**EXERCISE DESCRIPTION:** When you reach the line containing "Último momento" in the data below, begin returning lines exactly as written, and stop once the line containing "seguros, se dieron" has been returned.

--

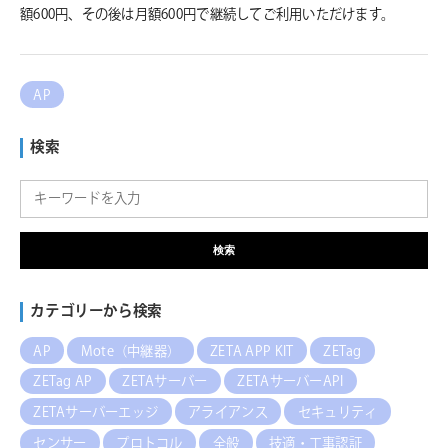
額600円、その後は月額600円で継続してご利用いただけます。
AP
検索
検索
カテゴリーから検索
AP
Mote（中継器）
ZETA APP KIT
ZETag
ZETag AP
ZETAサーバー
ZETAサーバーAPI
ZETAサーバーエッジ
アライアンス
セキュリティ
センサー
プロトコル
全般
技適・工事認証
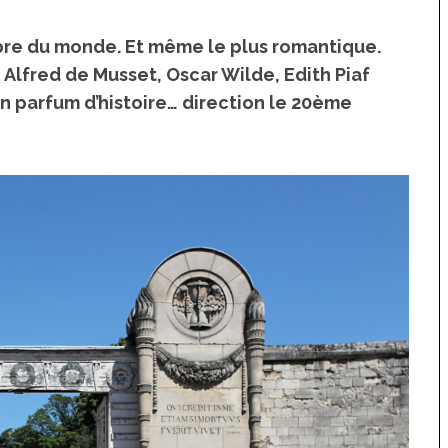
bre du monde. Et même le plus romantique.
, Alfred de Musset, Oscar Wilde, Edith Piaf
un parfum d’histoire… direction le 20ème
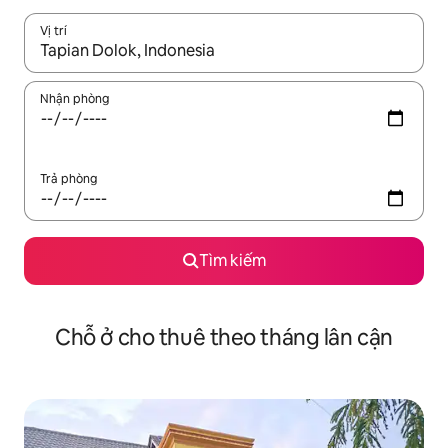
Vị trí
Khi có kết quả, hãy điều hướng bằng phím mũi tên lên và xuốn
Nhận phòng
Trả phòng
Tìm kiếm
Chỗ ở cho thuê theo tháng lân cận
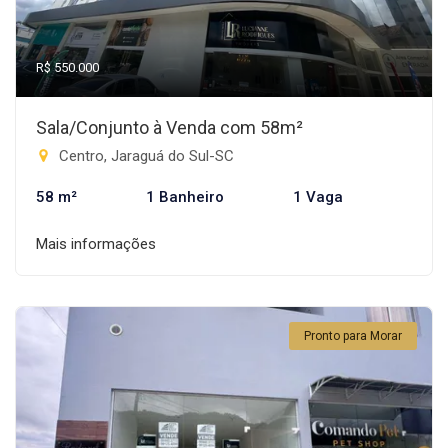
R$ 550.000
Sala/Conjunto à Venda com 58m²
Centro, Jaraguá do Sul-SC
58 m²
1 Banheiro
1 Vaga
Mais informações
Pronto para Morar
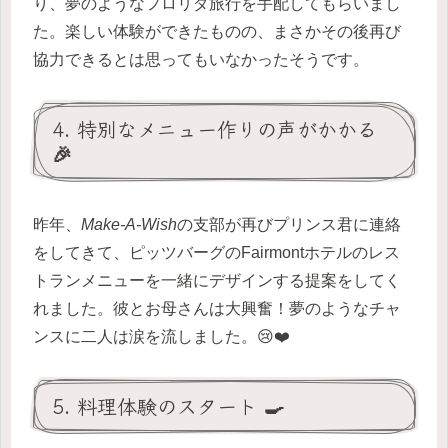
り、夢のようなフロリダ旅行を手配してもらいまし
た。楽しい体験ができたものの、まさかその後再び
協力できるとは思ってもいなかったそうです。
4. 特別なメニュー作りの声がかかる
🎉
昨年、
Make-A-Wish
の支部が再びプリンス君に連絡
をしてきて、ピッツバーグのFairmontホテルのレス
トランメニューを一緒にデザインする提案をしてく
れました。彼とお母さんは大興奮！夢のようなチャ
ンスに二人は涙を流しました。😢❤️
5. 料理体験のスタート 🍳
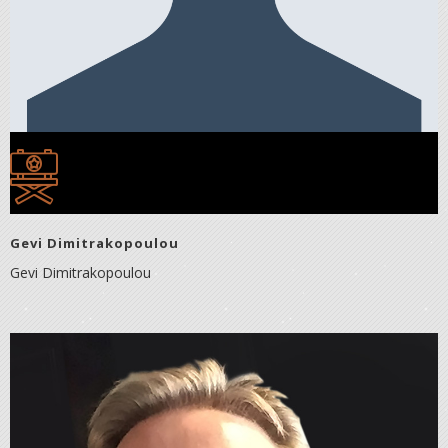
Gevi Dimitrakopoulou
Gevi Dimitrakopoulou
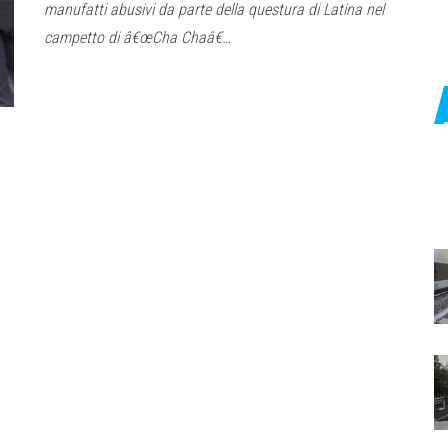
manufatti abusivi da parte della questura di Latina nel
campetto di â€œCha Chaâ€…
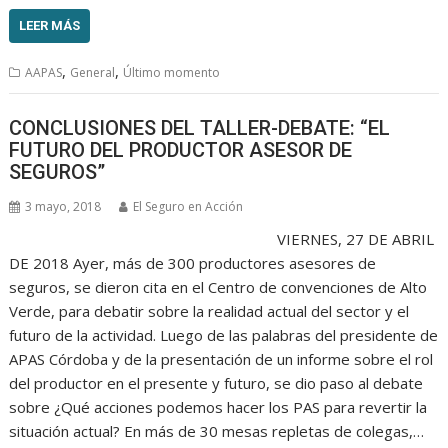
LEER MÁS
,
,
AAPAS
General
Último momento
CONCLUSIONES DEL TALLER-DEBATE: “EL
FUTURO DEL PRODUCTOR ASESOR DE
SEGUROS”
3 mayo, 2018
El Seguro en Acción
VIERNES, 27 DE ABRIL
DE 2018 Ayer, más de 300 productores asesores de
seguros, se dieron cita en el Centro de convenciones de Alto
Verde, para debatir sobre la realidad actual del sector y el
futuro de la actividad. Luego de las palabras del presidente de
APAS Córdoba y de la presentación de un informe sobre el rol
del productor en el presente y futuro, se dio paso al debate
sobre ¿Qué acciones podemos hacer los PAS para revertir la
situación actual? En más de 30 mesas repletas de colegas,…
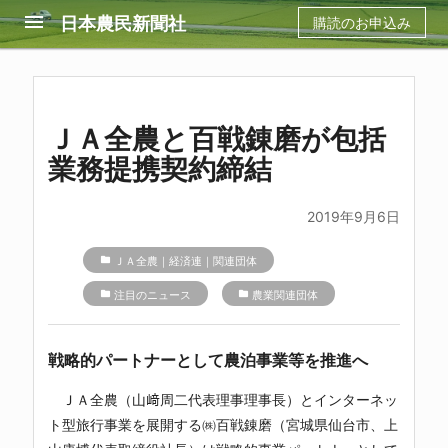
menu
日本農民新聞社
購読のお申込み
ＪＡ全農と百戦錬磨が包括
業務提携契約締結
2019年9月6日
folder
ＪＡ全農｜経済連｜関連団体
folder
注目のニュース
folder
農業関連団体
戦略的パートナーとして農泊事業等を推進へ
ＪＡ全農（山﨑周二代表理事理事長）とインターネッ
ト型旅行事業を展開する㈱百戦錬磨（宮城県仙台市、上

--

**RESULT OF THE EXERCISE:**
Último momento
CONCLUSIONES DEL TALLER-DEBATE: “EL
FUTURO DEL PRODUCTOR ASESOR DE
SEGUROS”
3 mayo, 2018
El Seguro en Acción
VIERNES, 27 DE ABRIL
DE 2018 Ayer, más de 300 productores asesores de
seguros, se dieron cita en el Centro de convenciones de Alto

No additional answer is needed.